Excellent news! I've seen far more of these little twin vans in the UK than the bogie version modelled by Dapol, at least in the period I can remember.
What is the rationale behind them? They seem very similar to two normal continental Habbins vans (equivalent to VGA) permanently coupled. Surely that creates extra construction and maintenance costs compared to a single bogie wagon? Seems odd we don't really see many single LWB 4 wheel vans in the UK, when they are really common on the mainland, yet we do get these.
I'll definitely order some - I'm slightly surprised you've announced these before delivering that many of the previous models though.
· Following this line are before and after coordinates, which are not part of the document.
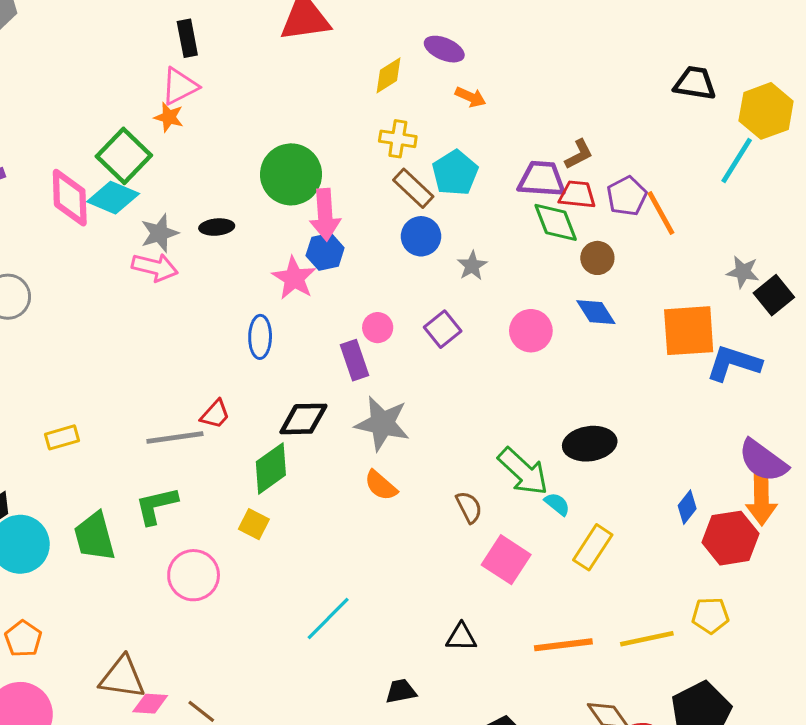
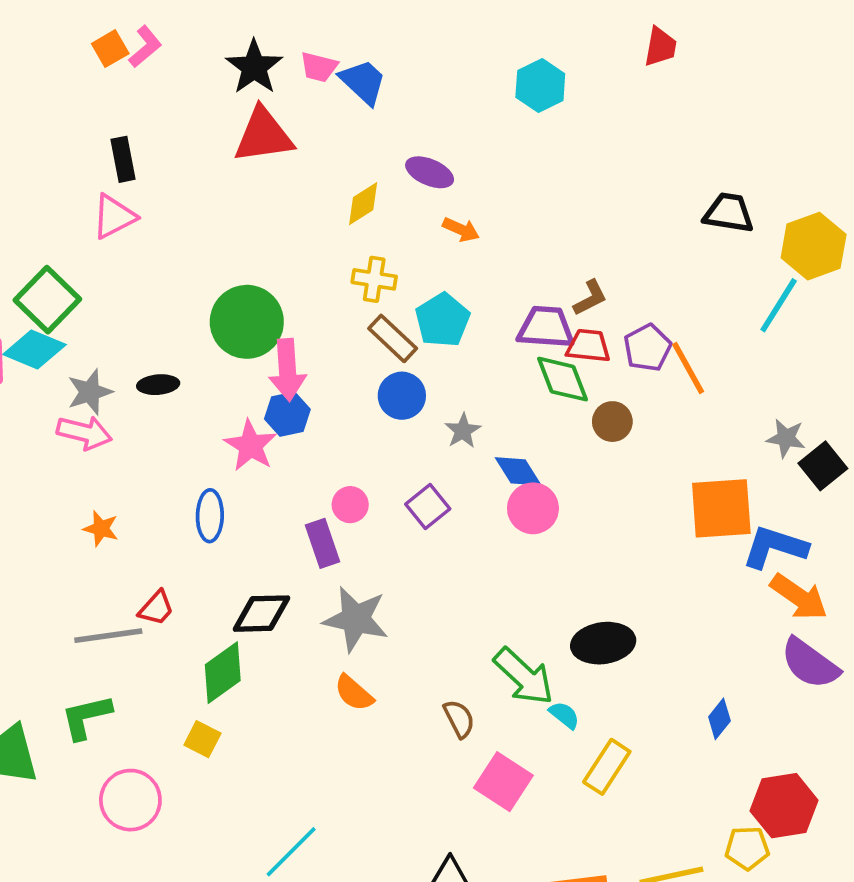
orange star: (169, 117) -> (101, 529), moved
blue diamond: (596, 312) -> (518, 471), moved
orange arrow: (761, 499) -> (799, 597), moved, turned -54
red hexagon: (730, 538) -> (784, 806), moved

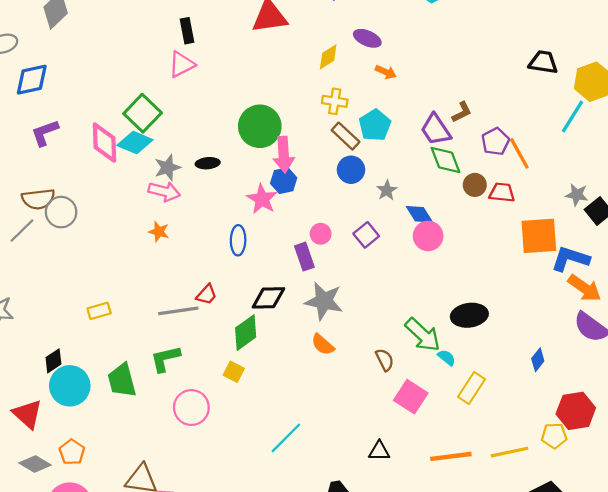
purple trapezoid: (546, 327) -> (436, 130), turned -128
red trapezoid: (588, 346) -> (502, 193), moved
orange star: (101, 529) -> (159, 232), moved

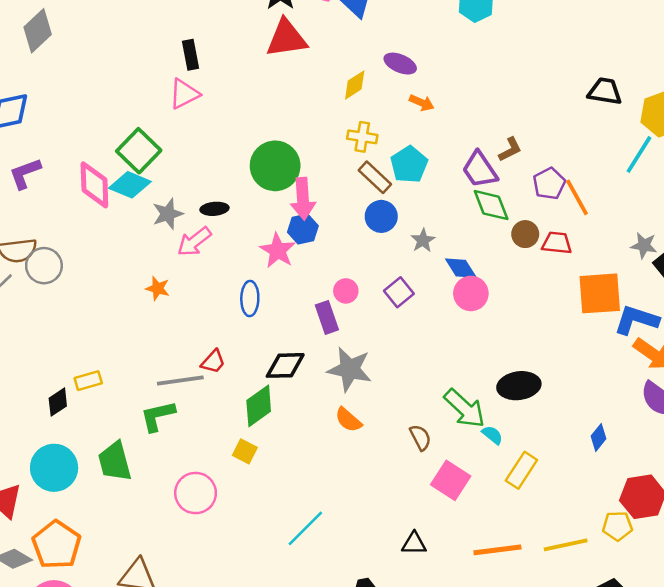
pink arrow: (164, 191) -> (194, 242), moved, turned 128
green L-shape: (165, 359) -> (158, 416), moved
black diamond: (53, 361) -> (58, 402), moved
orange pentagon: (72, 452) -> (57, 545), size x1.6

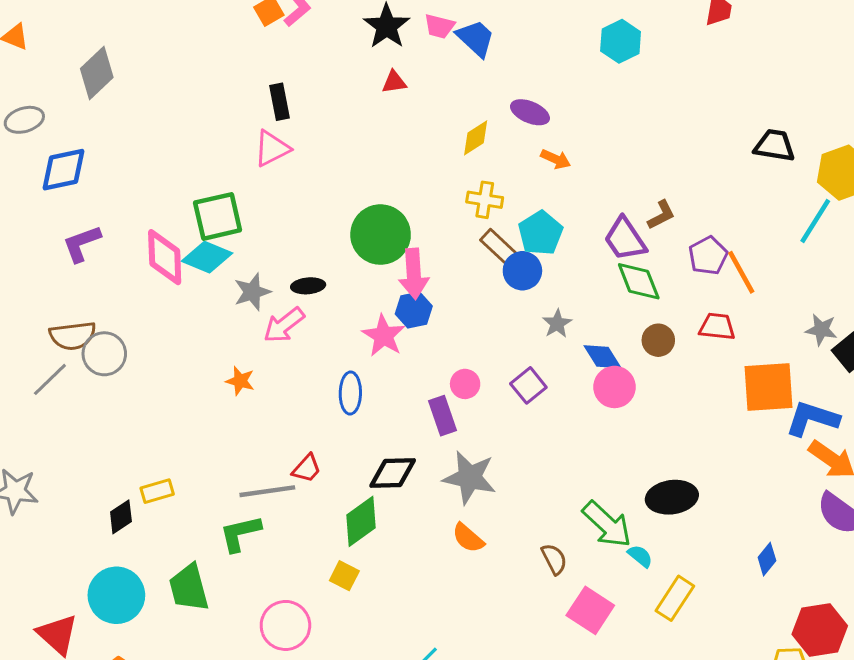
red triangle: (286, 38) -> (394, 82), size x0.5
green square: (139, 151) -> (218, 216), turned 33
blue circle: (381, 216) -> (522, 271), moved
brown circle: (525, 234) -> (658, 340), moved

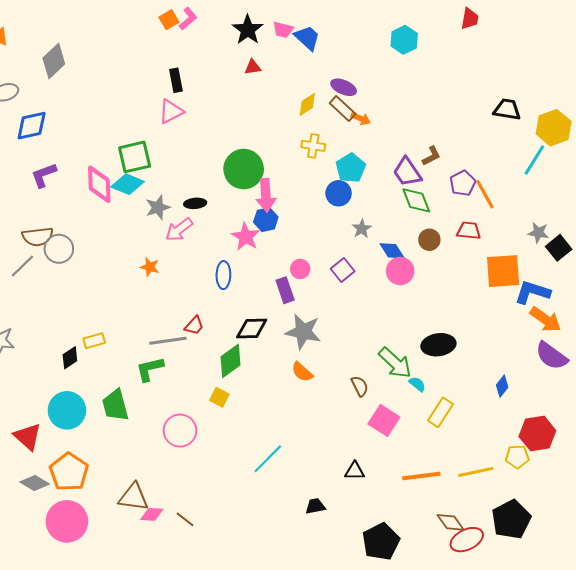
brown rectangle: (500, 248) -> (343, 108), moved

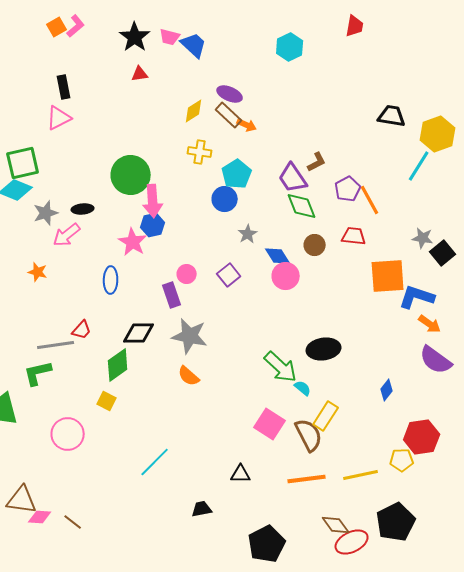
orange arrow: (545, 319) -> (430, 324), size x0.7
brown semicircle: (360, 386) -> (309, 435), moved, size x1.6

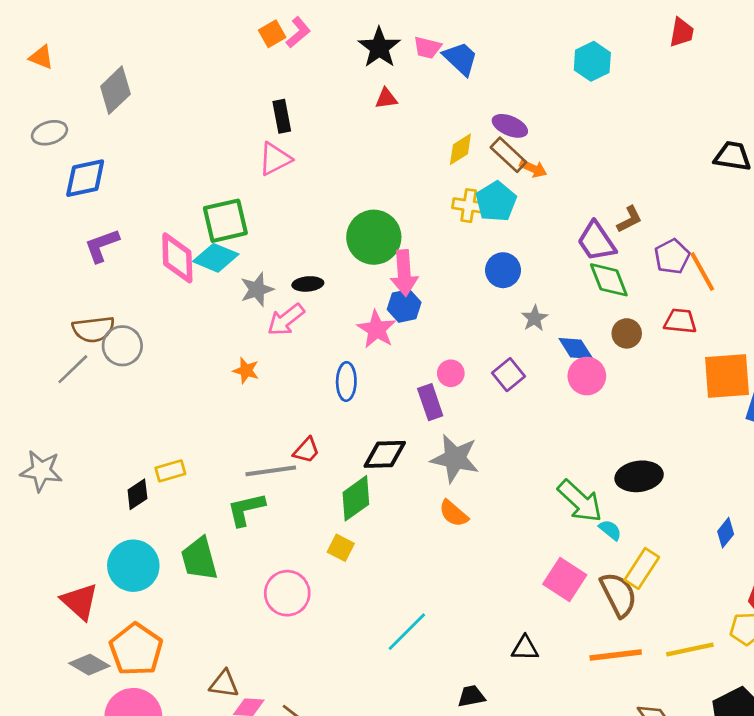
cyan pentagon: (237, 174) -> (496, 201), moved
brown triangle: (22, 500) -> (224, 684), size x0.7

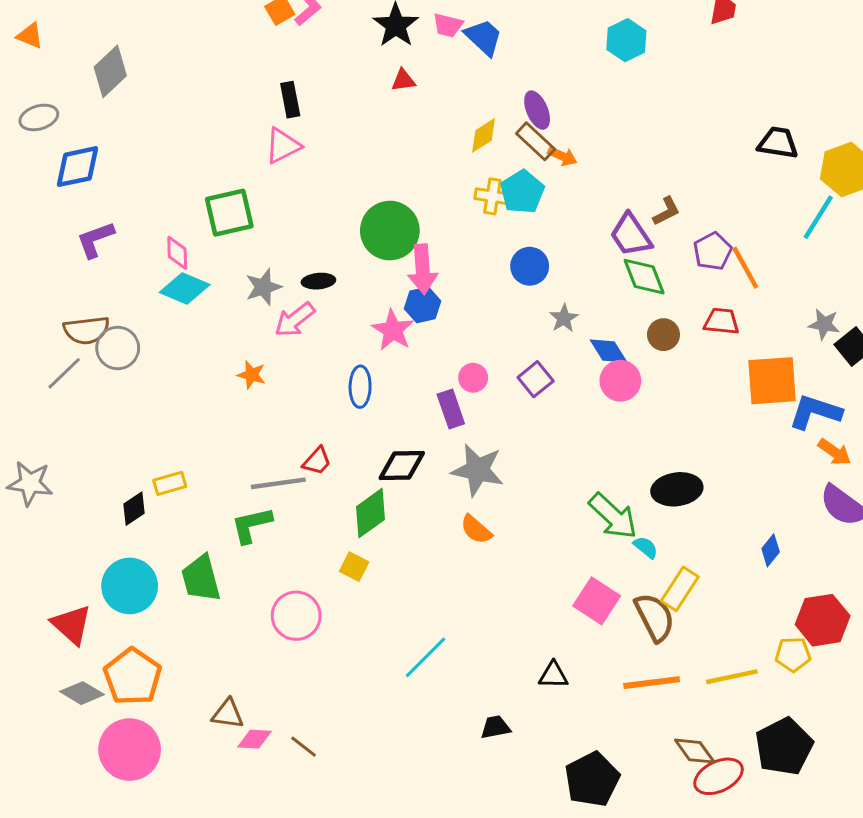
purple ellipse: (510, 126) -> (537, 110), turned 44
pink diamond: (177, 258) -> (177, 253), size x0.6
cyan diamond: (216, 258) -> (185, 289), moved

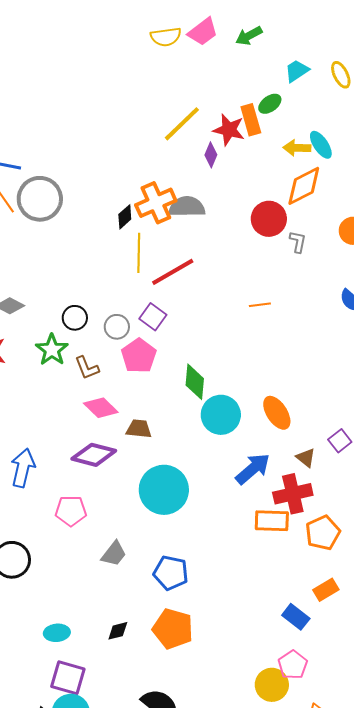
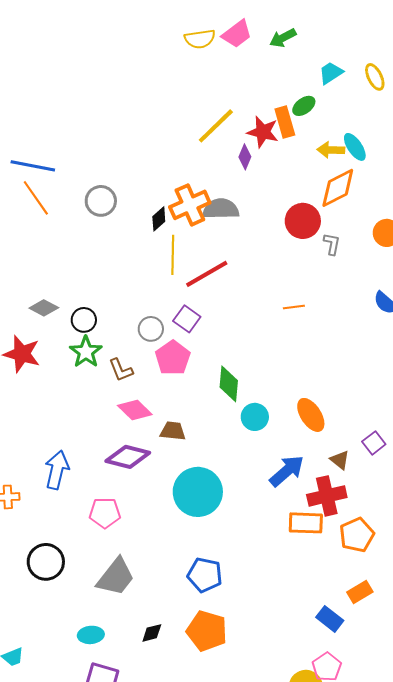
gray circle: (40, 199) -> (101, 201), moved, size x0.7
black circle: (75, 318) -> (84, 320), moved
cyan circle: (221, 415) -> (255, 417), size x0.7
gray trapezoid: (114, 554) -> (116, 577), moved, size x1.5

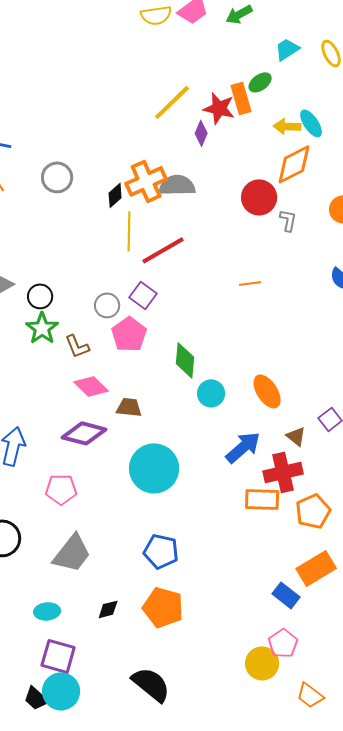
orange rectangle: (360, 592) -> (316, 568), size x1.5

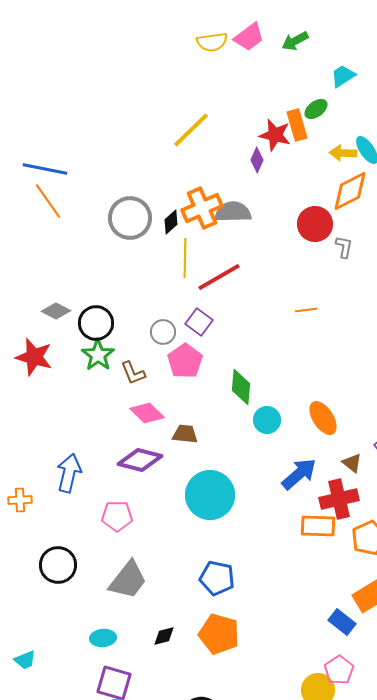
yellow line: (172, 102) -> (191, 130), moved
gray circle: (57, 177) -> (130, 218), moved, size x1.4
black circle: (40, 296) -> (96, 323), size x1.4

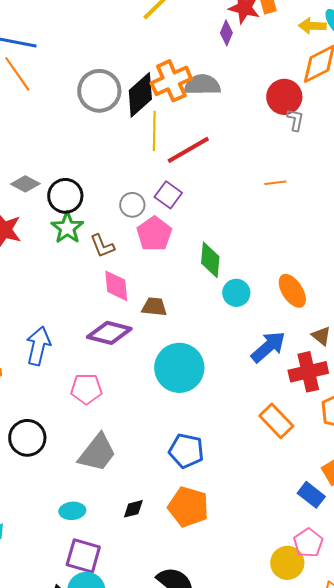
black diamond: (171, 222) -> (140, 95), size x1.8
gray L-shape: (344, 247) -> (295, 120), moved
pink diamond: (147, 413) -> (116, 286), turned 40
orange rectangle: (318, 526) -> (276, 421), moved, turned 44

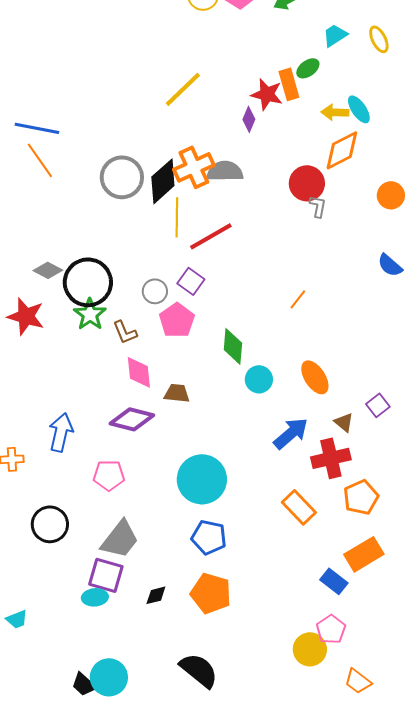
orange line: (275, 183) -> (298, 299), moved, turned -45
black circle: (65, 196) -> (88, 282), size x1.4
cyan circle: (179, 368) -> (202, 479), moved
purple square: (83, 556) -> (106, 575), moved

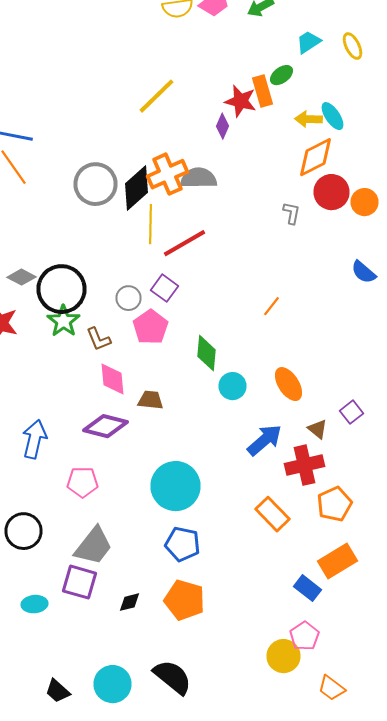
red circle: (307, 183) -> (332, 192), moved
cyan ellipse: (95, 597) -> (34, 604), moved
cyan circle: (109, 677) -> (112, 684), moved

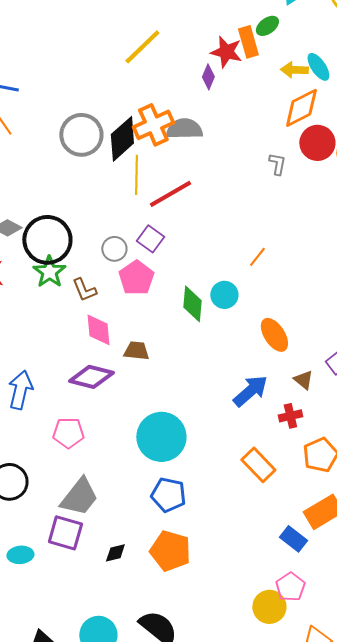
cyan circle: (232, 386) -> (224, 295), moved
red cross: (304, 465) -> (290, 416), size x0.6

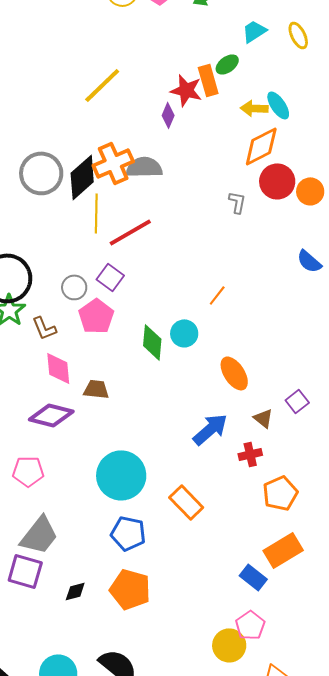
orange rectangle: (258, 465) -> (186, 502), moved

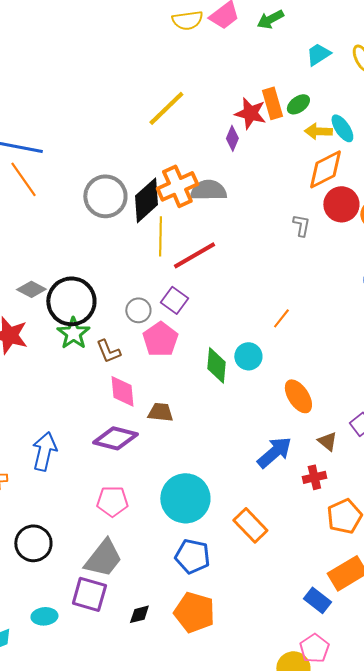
green ellipse: (227, 64) -> (298, 104), moved
pink pentagon: (28, 471) -> (112, 501), moved

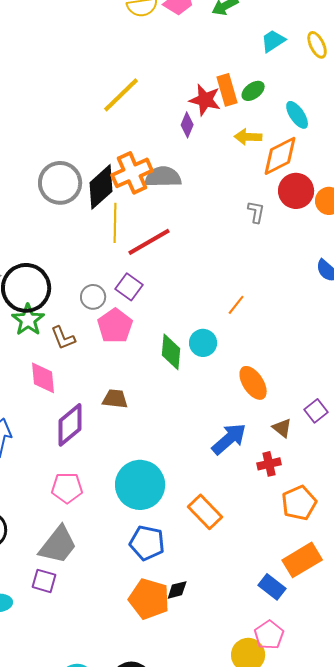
yellow arrow: (318, 131) -> (248, 137), moved
pink diamond: (122, 391) -> (43, 378), moved
purple diamond: (115, 438) -> (70, 425), turned -54
purple square: (89, 594) -> (44, 581), size x0.7
black diamond: (139, 614) -> (177, 590), moved

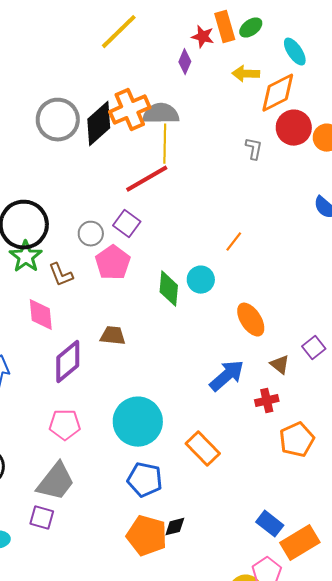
red star: (205, 100) -> (203, 37), size x0.7
yellow line: (115, 223) -> (165, 144), moved
orange rectangle: (302, 560) -> (300, 543), moved

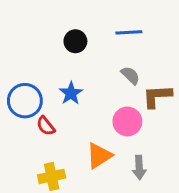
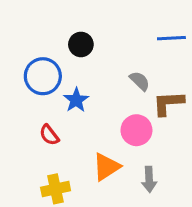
blue line: (129, 32) -> (171, 38), moved
blue circle: (25, 101) -> (43, 76), moved

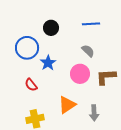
blue line: (171, 38) -> (91, 24), moved
brown L-shape: (168, 103) -> (106, 77), moved
pink circle: (136, 130) -> (80, 74), moved

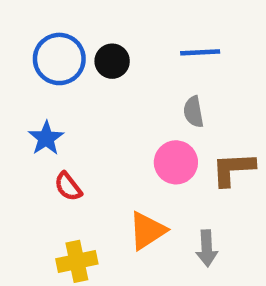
blue circle: (27, 48) -> (59, 59), moved
gray semicircle: (88, 51) -> (194, 112), turned -144
blue star: (48, 63) -> (46, 138), moved

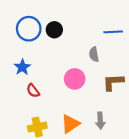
blue line: (200, 52) -> (113, 32), moved
pink circle: (176, 162) -> (75, 79), moved
orange triangle: (147, 231) -> (70, 124), moved

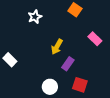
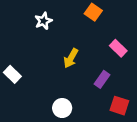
purple rectangle: (68, 64) -> (102, 79), moved
red square: (80, 85) -> (119, 106), moved

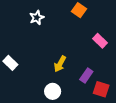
yellow arrow: (71, 58) -> (60, 64), moved
purple rectangle: (102, 79) -> (86, 76), moved

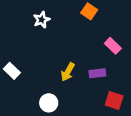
purple rectangle: (86, 76) -> (97, 73), moved, turned 48
white circle: (53, 91) -> (49, 103), moved

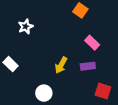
white star: (42, 20) -> (26, 26), moved
pink rectangle: (113, 46) -> (92, 43), moved

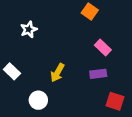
yellow arrow: (61, 65) -> (57, 73), moved
white circle: (44, 93) -> (38, 100), moved

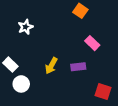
purple rectangle: (98, 74) -> (78, 67), moved
white circle: (38, 100) -> (21, 84), moved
I've got several 321s, a 92, and some container flats all on pre-order ...
Still, these make a natural pairing with the 92 - good joined up thinking!
In addition to the information above about loading, my understanding is that at the time (mid 80s) there were grants available to encourage the use of bigger bogie wagons, however UIC descriptions only refer to "2-axle" or "4-axle" wagons. By splitting the brake gear across the wagons Duewag and Cargowaggon were able to argue that the twins were, in effect, a single wagon and qualified for the grants, while at the same time maximising capacity.
Mike has largely answered your point about timings, but in addition I would add that we have held back from any announcements at Model Rail Scotland or York but felt, with the Pendolinos now well into production, the 00 TEAs getting underway, the 92, KFA and Class Bs very close and clear progress made on the HOAs and 321 the time was right to begin the next wagon.
And, as you identified, the progress on the 92 was also a factor in this decision.